Google told us that Gregory had studied at Berkeley and had received a humanities award there. He had been an intern in the San Francisco Library system and he had participated in bicycle races to benefit cancer research.

“Looks like your average Berkeley do-gooder,” Alex remarked.

But all I was thinking was:
San Francisco
. California, the sun and the West. Pioneers. Rose. The Promised Land of so many migrants and immigrants, all those travelers seeking a resolution nearer to the sea. I thought:
Sam
.

Alex got up and went to the bathroom. I could hear him getting ready for bed, brushing his teeth. When he came back into the room he seemed irritated to see Gregory Stellenson's profile still on the computer screen. He grabbed a book of William Trevor stories and settled into the bed, leaning back on the chenille, gold-tasseled pillows.

I said, “They never wash those, you know.”

“Did you bring one of those UV lights or something?”

“So you're done with this whole Rose thing now? Don't you wonder what this guy knows, or if he does know?”

“Assuming there is something to know. I'm sure you're thinking about going to San Francisco no matter what.”

“Road trip?” I asked jokingly.

“Just keep in mind that you might be chasing a false story.” Alex turned toward me. “If Rose Wilder had had a baby, why wouldn't she keep it? Especially after her first child died.”

“There could be a lot of reasons. She was going through a divorce. That was scandalous enough, but to have a baby out of wedlock?”

“You said she wasn't conventional.”

“Maybe the baby was Gillette's and he didn't want it. Or maybe it wasn't Gillette's. Maybe Rose had already decided she didn't want a domestic life. I could see that. She always wanted to be free and unencumbered.”

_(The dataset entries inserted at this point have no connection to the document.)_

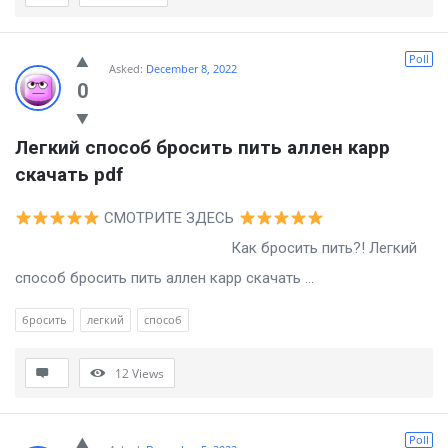
Poll
Asked:
December 8, 2022
0
Легкий способ бросить пить аллен карр 
скачать pdf
СМОТРИТЕ ЗДЕСЬ
Как бросить пить?! Легкий
способ бросить пить аллен карр скачать ...
бросить
легкий
способ
12
Views
Poll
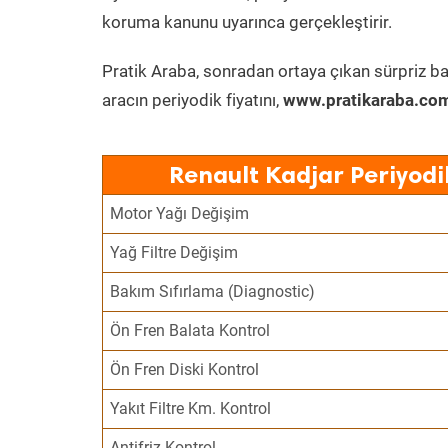
koruma kanunu uyarınca gerçekleştirir.
Pratik Araba, sonradan ortaya çıkan sürpriz ba
aracın periyodik fiyatını,
www.pratikaraba.com
Renault Kadjar Periyodi
Motor Yağı Değişim
Yağ Filtre Değişim
Bakım Sıfırlama (Diagnostic)
Ön Fren Balata Kontrol
Ön Fren Diski Kontrol
Yakıt Filtre Km. Kontrol
Antifriz Kontrol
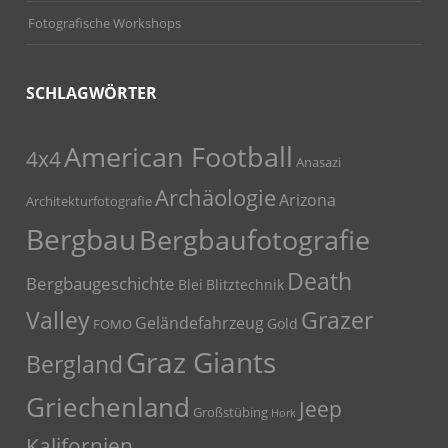
Fotografische Workshops
SCHLAGWÖRTER
American Football
4x4
Anasazi
Archäologie
Arizona
Architekturfotografie
Bergbau
Bergbaufotografie
Death
Bergbaugeschichte
Blei
Blitztechnik
Grazer
Valley
Geländefahrzeug
Gold
FOMO
Graz Giants
Bergland
Griechenland
Jeep
Großstübing
Hork
Kalifornien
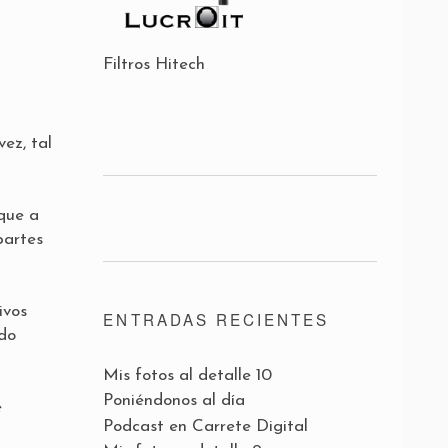
Filtros Hitech
ez, tal
 que a
partes
ivos
ENTRADAS RECIENTES
ido
Mis fotos al detalle 10
Poniéndonos al día
e
Podcast en Carrete Digital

“Or maybe you're overanalyzing. That baby, and that Gregory guy, could very well be related to someone else entirely.”

“What about the pin?” I countered.

“Okay, say that pin really did belong to Rose Wilder. It doesn't legitimize the rest of the story.”

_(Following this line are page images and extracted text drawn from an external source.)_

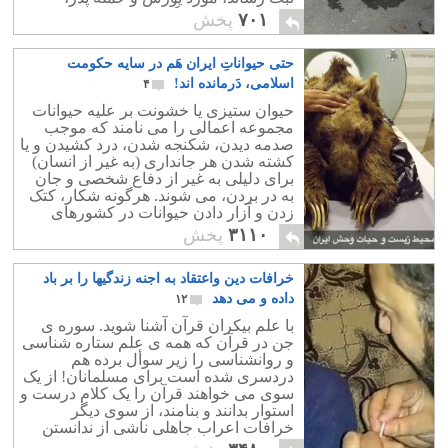
برادران خود قرار گرفت و به قتل رسید.
۷۰۱
پخش
حتی حیواناتِ ایران هَم در سایه حکومت
اسلامی، دَرمانده اند!
۴
حیوان ستیزی یا خشونت بر علیه حیوانات
مجموعه اعمالی را می نامند که موجب
صدمه دیدن، شکنجه شدن، درد کشیدن و یا
کشته شدن هر جانداری (به غیر از انسان)
برای دلیلی به غیر از دفاع شخصی و جان
به در بردن، می شوند. هرگونه شکار، کتک
زدن و آزار دادن حیوانات در کشورهای
متمدن جرم است و با فرد خاطی برخورد
۳۱۱۰
پخش
می شود.
خرافات دین واعتقاد به اجنه زندگیها را بر باد
داده و می دهد
۱۲
با علم بیکران قرآن آشنا شوید. سوره ی
جن در قرآن که همه ی علم ستاره شناسی
و روانشناسی را زیر سوأل برده هم
دردسری شده است برای مسلمانان! از یک
سوی می خواهند قرآن را یک کلام درست و
استوار بدانند و بنامند، از سوی دیگر
خرافات اعراب جاهلی ناشی از ندانستن
دلایل عوارض طبیعی نظیر باد و طوفان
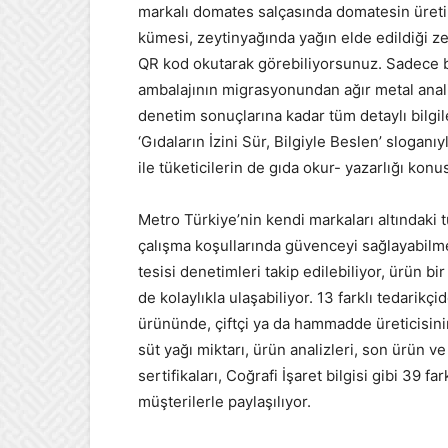
markalı domates salçasında domatesin üretil
kümesi, zeytinyağında yağın elde edildiği z
QR kod okutarak görebiliyorsunuz. Sadece b
ambalajının migrasyonundan ağır metal analiz
denetim sonuçlarına kadar tüm detaylı bilgile
‘Gıdaların İzini Sür, Bilgiyle Beslen’ sloganı
ile tüketicilerin de gıda okur- yazarlığı konu
Metro Türkiye’nin kendi markaları altındaki 
çalışma koşullarında güvenceyi sağlayabilmek
tesisi denetimleri takip edilebiliyor, ürün bir
de kolaylıkla ulaşabiliyor. 13 farklı tedarik
ürününde, çiftçi ya da hammadde üreticisinin 
süt yağı miktarı, ürün analizleri, son ürün
sertifikaları, Coğrafi İşaret bilgisi gibi 39 f
müşterilerle paylaşılıyor.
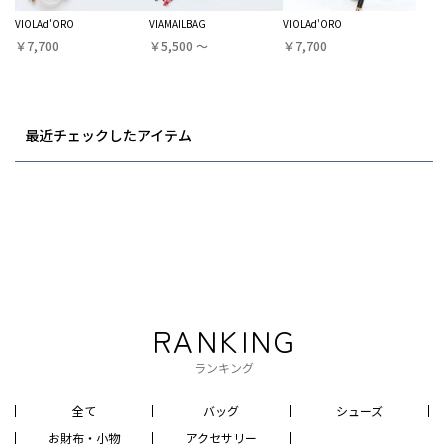
VIOLAd'ORO
VIAMAILBAG
VIOLAd'ORO
￥7,700
￥5,500 〜
￥7,700
最近チェックしたアイテム
RANKING
ランキング
全て
バッグ
シューズ
お財布・小物
アクセサリー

We fell into silence, side by side on the same bed. I pulled a book from my bag—another Wilder biography—and Alex returned to his. I didn't remember falling asleep, but when I woke up he was curled up next to me, our books on the floor.

In the morning we picked up lattes and cinnamon doughnuts at a bakery and Alex drove the four hours back to Iowa. The highways alternated between steamy rain and hazy sunlight. We didn't talk much about Rose, drifting instead to our undergrad days. We kept using the word
remember
. Professors, classes, dates, the campus in winter. Then I fell asleep again, waking up to NPR just as we were crossing the river into Iowa City.

As soon as we got back to his apartment Alex returned to work, sitting down to his computer. He seemed to want some space so I headed out to a coffee shop and called my pharmaceutical sellout friend Amy. She had been a
Little House
fan since elementary school and, true to form, she encouraged me to come to San Francisco right away.
This is momentum
, she said.
What else do you have to do anyway?
As we talked, she e-mailed me a last-minute deal that left O'Hare in two days. She said I could arrive on Tuesday and by the next day be looking, maybe even finding, Rose's possible great-grandson.